Top of INFORMATION PROVIDED

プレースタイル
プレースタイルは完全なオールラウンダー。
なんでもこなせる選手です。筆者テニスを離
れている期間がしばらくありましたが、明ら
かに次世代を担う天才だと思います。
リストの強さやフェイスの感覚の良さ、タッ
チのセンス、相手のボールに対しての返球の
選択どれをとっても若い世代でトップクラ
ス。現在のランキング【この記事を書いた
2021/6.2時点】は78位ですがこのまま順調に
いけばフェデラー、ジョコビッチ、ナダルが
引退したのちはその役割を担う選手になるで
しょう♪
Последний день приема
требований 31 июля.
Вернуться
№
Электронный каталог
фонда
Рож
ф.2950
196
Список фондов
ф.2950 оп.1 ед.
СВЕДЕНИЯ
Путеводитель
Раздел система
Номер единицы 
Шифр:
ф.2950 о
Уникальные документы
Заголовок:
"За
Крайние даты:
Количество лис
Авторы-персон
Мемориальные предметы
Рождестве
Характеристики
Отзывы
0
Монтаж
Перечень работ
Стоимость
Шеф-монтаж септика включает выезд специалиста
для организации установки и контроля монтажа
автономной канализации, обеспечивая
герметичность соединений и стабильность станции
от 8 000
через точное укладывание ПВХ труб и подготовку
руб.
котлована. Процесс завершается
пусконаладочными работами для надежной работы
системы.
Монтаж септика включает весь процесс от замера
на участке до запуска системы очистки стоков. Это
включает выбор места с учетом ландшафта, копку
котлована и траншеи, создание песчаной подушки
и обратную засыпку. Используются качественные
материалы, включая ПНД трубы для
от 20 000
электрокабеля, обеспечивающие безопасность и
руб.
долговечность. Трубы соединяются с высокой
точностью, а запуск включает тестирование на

Bottom of INFORMATION PROVIDED
Top of INFORMATION PROVIDED

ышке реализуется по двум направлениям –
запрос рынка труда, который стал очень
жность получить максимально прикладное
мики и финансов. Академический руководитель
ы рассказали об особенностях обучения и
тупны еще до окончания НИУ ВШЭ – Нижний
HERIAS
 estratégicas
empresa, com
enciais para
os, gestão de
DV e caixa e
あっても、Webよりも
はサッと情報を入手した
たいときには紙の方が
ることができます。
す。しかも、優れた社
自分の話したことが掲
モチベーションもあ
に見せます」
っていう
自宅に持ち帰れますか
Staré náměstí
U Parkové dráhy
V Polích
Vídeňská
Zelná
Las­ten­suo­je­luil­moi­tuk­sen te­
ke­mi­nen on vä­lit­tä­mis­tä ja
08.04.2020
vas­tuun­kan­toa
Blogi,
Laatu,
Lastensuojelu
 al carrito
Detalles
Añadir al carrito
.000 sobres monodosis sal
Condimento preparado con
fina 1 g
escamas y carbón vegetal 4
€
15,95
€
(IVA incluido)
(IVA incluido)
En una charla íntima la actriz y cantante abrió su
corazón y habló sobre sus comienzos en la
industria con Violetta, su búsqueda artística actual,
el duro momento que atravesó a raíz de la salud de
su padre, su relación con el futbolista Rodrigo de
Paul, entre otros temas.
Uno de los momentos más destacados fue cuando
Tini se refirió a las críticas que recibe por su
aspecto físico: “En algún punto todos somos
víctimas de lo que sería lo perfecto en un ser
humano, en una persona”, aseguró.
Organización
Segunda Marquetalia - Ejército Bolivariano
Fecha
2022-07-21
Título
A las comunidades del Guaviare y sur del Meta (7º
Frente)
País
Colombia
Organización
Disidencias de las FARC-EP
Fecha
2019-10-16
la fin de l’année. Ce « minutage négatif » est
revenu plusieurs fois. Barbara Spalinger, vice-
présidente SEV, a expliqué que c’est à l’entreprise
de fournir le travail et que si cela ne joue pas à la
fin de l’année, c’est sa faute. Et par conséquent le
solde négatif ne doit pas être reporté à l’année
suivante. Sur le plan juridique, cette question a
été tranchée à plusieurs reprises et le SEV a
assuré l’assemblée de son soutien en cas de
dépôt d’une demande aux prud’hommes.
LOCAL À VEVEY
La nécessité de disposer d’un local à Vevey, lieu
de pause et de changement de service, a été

Bottom of INFORMATION PROVIDED

> _TASK INSTRUCTIONS_:
Repeat, character for character, the lines of the material above from the line with "запрос рынка труда, который стал очень" through the line with "víctimas de lo".

> _SOLUTION FOR THIS PROBLEM_:
запрос рынка труда, который стал очень
жность получить максимально прикладное
мики и финансов. Академический руководитель
ы рассказали об особенностях обучения и
тупны еще до окончания НИУ ВШЭ – Нижний
HERIAS
 estratégicas
empresa, com
enciais para
os, gestão de
DV e caixa e
あっても、Webよりも
はサッと情報を入手した
たいときには紙の方が
ることができます。
す。しかも、優れた社
自分の話したことが掲
モチベーションもあ
に見せます」
っていう
自宅に持ち帰れますか
Staré náměstí
U Parkové dráhy
V Polích
Vídeňská
Zelná
Las­ten­suo­je­luil­moi­tuk­sen te­
ke­mi­nen on vä­lit­tä­mis­tä ja
08.04.2020
vas­tuun­kan­toa
Blogi,
Laatu,
Lastensuojelu
 al carrito
Detalles
Añadir al carrito
.000 sobres monodosis sal
Condimento preparado con
fina 1 g
escamas y carbón vegetal 4
€
15,95
€
(IVA incluido)
(IVA incluido)
En una charla íntima la actriz y cantante abrió su
corazón y habló sobre sus comienzos en la
industria con Violetta, su búsqueda artística actual,
el duro momento que atravesó a raíz de la salud de
su padre, su relación con el futbolista Rodrigo de
Paul, entre otros temas.
Uno de los momentos más destacados fue cuando
Tini se refirió a las críticas que recibe por su
aspecto físico: “En algún punto todos somos
víctimas de lo que sería lo perfecto en un ser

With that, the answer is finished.